Salary.sg Forums - View Single Post - fresh grad investments
View Single Post
  #8 (permalink)  
Old 18-11-2011, 03:51 PM
Mike Jagger
Guest
 
Posts: n/a
Default

Quote:
Originally Posted by larry View Post
Thanks for all the kind advice. One thing if I want to start out, should I go to some financial planner or wealth management company so as to draw up an investor profile or something? I am intrigued by this ETF which I read, its low costs albeit with investment risks and is preferred by investors who are looking it in long-term.
Things are nowhere as simple as you think. There are many financial professionals as well as affluent uncles and aunties who pursue investment as a life long study, participate in the markets for decades or manage monies daily for a living and they still haven't reach a consensus on how best to invest.

That's because investment is more art than science and individuals will have different beliefs, experience, guiding philosophy and strategies in profiting from the market.

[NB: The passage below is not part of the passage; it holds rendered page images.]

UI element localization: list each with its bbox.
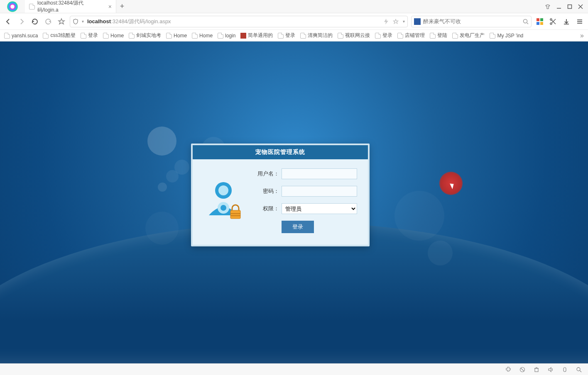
wardrobe-icon[interactable] bbox=[545, 4, 551, 10]
bookmark-label: 登录 bbox=[285, 32, 295, 39]
svg-marker-32 bbox=[549, 368, 551, 372]
bokeh-circle bbox=[428, 241, 453, 265]
bookmarks-overflow[interactable]: » bbox=[580, 32, 584, 39]
login-form: 用户名： 密码： 权限： 管理员 登录 bbox=[253, 168, 357, 233]
svg-point-21 bbox=[218, 185, 228, 195]
svg-marker-8 bbox=[394, 19, 398, 23]
browser-tab[interactable]: localhost:32484/源代码/login.a × bbox=[25, 0, 116, 13]
window-controls bbox=[540, 0, 588, 13]
bookmark-item[interactable]: yanshi.suca bbox=[4, 33, 38, 39]
bookmark-item[interactable]: css3炫酷登 bbox=[43, 32, 76, 39]
scroll-icon[interactable] bbox=[561, 367, 568, 373]
page-icon bbox=[29, 4, 35, 10]
bookmark-item[interactable]: 登录 bbox=[81, 32, 98, 39]
bokeh-circle bbox=[166, 170, 179, 183]
page-icon bbox=[103, 33, 109, 39]
svg-rect-24 bbox=[230, 210, 240, 219]
bookmark-item[interactable]: 清爽简洁的 bbox=[300, 32, 333, 39]
page-icon bbox=[43, 33, 49, 39]
chevron-down-icon[interactable]: ▾ bbox=[403, 19, 405, 24]
shield-icon bbox=[73, 19, 78, 24]
page-icon bbox=[452, 33, 458, 39]
bookmark-item[interactable]: 简单通用的 bbox=[240, 32, 273, 39]
bookmark-item[interactable]: login bbox=[218, 33, 235, 39]
svg-line-10 bbox=[527, 23, 528, 24]
flash-icon[interactable] bbox=[384, 19, 389, 24]
download-icon[interactable] bbox=[561, 17, 571, 27]
svg-rect-26 bbox=[230, 215, 240, 216]
bookmark-label: login bbox=[225, 33, 235, 39]
bookmark-label: My JSP 'ind bbox=[497, 33, 523, 39]
apps-button[interactable] bbox=[535, 17, 545, 27]
search-engine-icon bbox=[414, 18, 421, 25]
new-tab-button[interactable]: + bbox=[116, 0, 128, 13]
minimize-icon[interactable] bbox=[556, 4, 561, 9]
svg-point-12 bbox=[550, 23, 552, 24]
svg-point-9 bbox=[524, 19, 527, 23]
bookmark-item[interactable]: 剑城实地考 bbox=[129, 32, 161, 39]
svg-point-1 bbox=[10, 5, 15, 9]
fire-icon bbox=[240, 33, 246, 39]
bookmark-item[interactable]: 发电厂生产 bbox=[452, 32, 485, 39]
close-window-icon[interactable] bbox=[578, 4, 583, 9]
maximize-icon[interactable] bbox=[567, 4, 572, 9]
bookmark-item[interactable]: My JSP 'ind bbox=[490, 33, 523, 39]
search-input[interactable] bbox=[423, 18, 520, 24]
bookmark-label: css3炫酷登 bbox=[50, 32, 76, 39]
plugin-icon[interactable] bbox=[505, 367, 512, 373]
login-button[interactable]: 登录 bbox=[282, 221, 314, 233]
bookmark-label: 登陆 bbox=[437, 32, 447, 39]
address-path: /源代码/login.aspx bbox=[127, 18, 171, 24]
search-icon[interactable] bbox=[523, 19, 529, 24]
block-icon[interactable] bbox=[519, 367, 526, 373]
bookmark-item[interactable]: 店铺管理 bbox=[397, 32, 425, 39]
bookmarks-bar: yanshi.suca css3炫酷登 登录 Home 剑城实地考 Home H… bbox=[0, 30, 588, 41]
password-input[interactable] bbox=[282, 186, 357, 197]
page-icon bbox=[218, 33, 223, 39]
page-icon bbox=[375, 33, 381, 39]
tab-title: localhost:32484/源代码/login.a bbox=[37, 0, 104, 14]
volume-icon[interactable] bbox=[547, 367, 554, 373]
scissors-icon[interactable] bbox=[548, 17, 558, 27]
browser-app-icon bbox=[0, 0, 25, 13]
svg-rect-29 bbox=[535, 368, 538, 372]
page-icon bbox=[338, 33, 343, 39]
address-bar[interactable]: ▾ localhost:32484/源代码/login.aspx ▾ bbox=[70, 16, 408, 27]
svg-point-11 bbox=[550, 19, 552, 20]
page-icon bbox=[430, 33, 436, 39]
zoom-icon[interactable] bbox=[576, 367, 582, 373]
page-icon bbox=[490, 33, 495, 39]
chevron-down-icon[interactable]: ▾ bbox=[82, 19, 84, 24]
close-icon[interactable]: × bbox=[108, 3, 112, 10]
menu-icon[interactable] bbox=[575, 17, 585, 27]
bookmark-label: yanshi.suca bbox=[12, 33, 38, 39]
bookmark-item[interactable]: Home bbox=[103, 33, 124, 39]
undo-button[interactable] bbox=[43, 17, 53, 27]
address-port: :32484 bbox=[111, 18, 127, 24]
star-icon[interactable] bbox=[393, 19, 399, 24]
bookmark-item[interactable]: Home bbox=[192, 33, 213, 39]
address-text: localhost:32484/源代码/login.aspx bbox=[87, 18, 380, 25]
page-content: 宠物医院管理系统 用户名： bbox=[0, 41, 588, 363]
page-icon bbox=[166, 33, 172, 39]
forward-button[interactable] bbox=[17, 17, 27, 27]
bookmark-item[interactable]: 登录 bbox=[278, 32, 295, 39]
bookmark-item[interactable]: 视联网云接 bbox=[338, 32, 370, 39]
reload-button[interactable] bbox=[30, 17, 40, 27]
browser-search[interactable] bbox=[411, 16, 532, 27]
cursor-highlight bbox=[439, 172, 463, 195]
page-icon bbox=[192, 33, 198, 39]
username-label: 用户名： bbox=[253, 170, 279, 178]
username-input[interactable] bbox=[282, 168, 357, 179]
bokeh-circle bbox=[394, 191, 444, 241]
bookmark-item[interactable]: 登录 bbox=[375, 32, 392, 39]
role-select[interactable]: 管理员 bbox=[282, 203, 357, 214]
bookmark-item[interactable]: Home bbox=[166, 33, 187, 39]
bookmark-label: 登录 bbox=[88, 32, 98, 39]
bookmark-label: 登录 bbox=[382, 32, 392, 39]
page-icon bbox=[129, 33, 135, 39]
back-button[interactable] bbox=[3, 17, 13, 27]
favorite-button[interactable] bbox=[56, 17, 66, 27]
bookmark-item[interactable]: 登陆 bbox=[430, 32, 447, 39]
trash-icon[interactable] bbox=[533, 367, 540, 373]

Anyone who comes to you with straight forward absolute "rules" is either inexperienced in the markets or spouting sound bites that he has no understanding of. Some of the soundbites widely spouted as "truths" include:

- risk level is highest for derivaties followed by equities followed by corporate bonds
followed by soverigns

- XXX instrument is for long term, YYY instrument is for short term

- Hang around brokers, bankers etc. for inside info

- Buy & hold is the best

- Trade with the trend

- Trade against the trend

- Buy stocks with PER or PBR or any other valuation metric below a threshold

- Blue chips are the best

- Higher dividend yield is good

- XXX technical indicator is the best

- Buy this country, but that coutnry, buy this industry, buy that industry etc.

- Don't sell during downturn because you are long term investor

- Leverage is good

- Leverage is bad

My only advice to you is this, read up as many different books & articles on the subject as you can. Talk to as many experienced people as you can. Talk to professional advisors if you want, but don't be in a hurry to buy their products.

Once you have at least minimal awareness of the different schools of thought out there, put some money you can afford to lose and try out those that seem to appeal to you. Do not hesitate to explore other strategies if your chosen way does not work at first.

With luck, you might be able to figure out a fairly consistent investment strategy that is unique to you in less than 10 years.